American guitarist and folk musician (born 1940)

James Richard Hendricks (born February 10, 1940) is an American guitarist and folk musician.

== Biography ==
Born in Atkinson, Nebraska, Hendricks began playing the guitar and lap steel guitar in his youth, and began performing publicly while working as a teacher in Omaha, Nebraska, in the early 1960s. One of his shows was attended by Cass Elliot, who invited Hendricks to join her and Tim Rose in the New York folk group the Big 3. The group was successful playing The Bitter End, touring with comedian Bill Cosby and appearing on The Tonight Show.

Hendricks was married to Elliot in 1963, but the marriage was annulled in 1968. In 1964, Elliot and Hendricks started the folk group the Mugwumps, which included Denny Doherty, and Zal Yanovsky. The group lasted for eight months before Yanovsky formed the Lovin' Spoonful and Doherty and Elliot would become one-half of the Mamas & the Papas. Hendricks moved to Los Angeles and formed the Lamp of Childhood, which released three singles on Dunhill Records in 1966–67 without success. He improved his songwriting while with the band, and after leaving it wrote "Summer Rain", a hit for Johnny Rivers, and "Long Lonesome Highway", theme song of the television series Then Came Bronson.

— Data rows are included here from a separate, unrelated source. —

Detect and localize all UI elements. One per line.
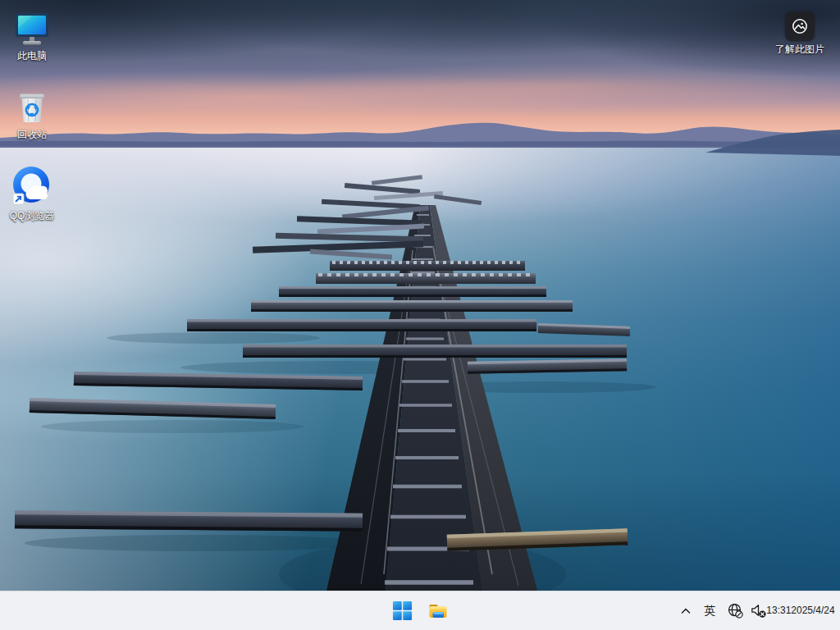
wallpaper-pier-art xyxy=(0,0,840,591)
icon-label-recycle-bin: 回收站 xyxy=(17,129,47,140)
desktop-icon-learn-about-picture[interactable]: 了解此图片 xyxy=(759,8,840,55)
this-pc-icon xyxy=(13,7,51,48)
desktop-icon-this-pc[interactable]: 此电脑 xyxy=(1,7,63,62)
picture-circle-icon xyxy=(785,11,815,41)
icon-label-learn-about-picture: 了解此图片 xyxy=(775,43,824,55)
ime-indicator[interactable]: 英 xyxy=(697,595,722,628)
file-explorer-button[interactable] xyxy=(422,595,454,628)
icon-label-qq-browser: QQ浏览器 xyxy=(10,210,55,221)
start-button[interactable] xyxy=(386,595,418,628)
taskbar-clock[interactable]: 13:31 2025/4/24 xyxy=(771,595,835,628)
network-volume-button[interactable] xyxy=(722,595,771,628)
clock-time: 13:31 xyxy=(766,605,791,617)
chevron-up-icon xyxy=(679,605,692,618)
file-explorer-icon xyxy=(427,600,449,622)
clock-date: 2025/4/24 xyxy=(791,605,834,617)
recycle-bin-icon xyxy=(14,85,50,126)
globe-no-internet-icon xyxy=(727,602,744,619)
desktop-icon-recycle-bin[interactable]: 回收站 xyxy=(1,85,63,140)
windows-start-icon xyxy=(392,600,413,621)
desktop-surface[interactable]: 此电脑 xyxy=(0,0,840,630)
qq-browser-icon xyxy=(11,163,53,208)
taskbar: 英 13:31 2025/4/24 xyxy=(0,591,840,630)
tray-hidden-icons-button[interactable] xyxy=(674,595,697,628)
speaker-muted-icon xyxy=(750,602,767,619)
icon-label-this-pc: 此电脑 xyxy=(17,50,47,62)
desktop-icon-qq-browser[interactable]: QQ浏览器 xyxy=(1,163,63,221)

In the 1970s, Hendricks moved to Nashville, Tennessee, and began touring with family and writing contemporary Christian music. Hendricks plays guitar, mandolin, dobro, and autoharp, and has recorded more than 50 albums spanning a variety of styles, mainly Americana, country and contemporary Christian, including several instrumental albums for Benson Records and later Maple Street Music, a label he co-founded in 1996.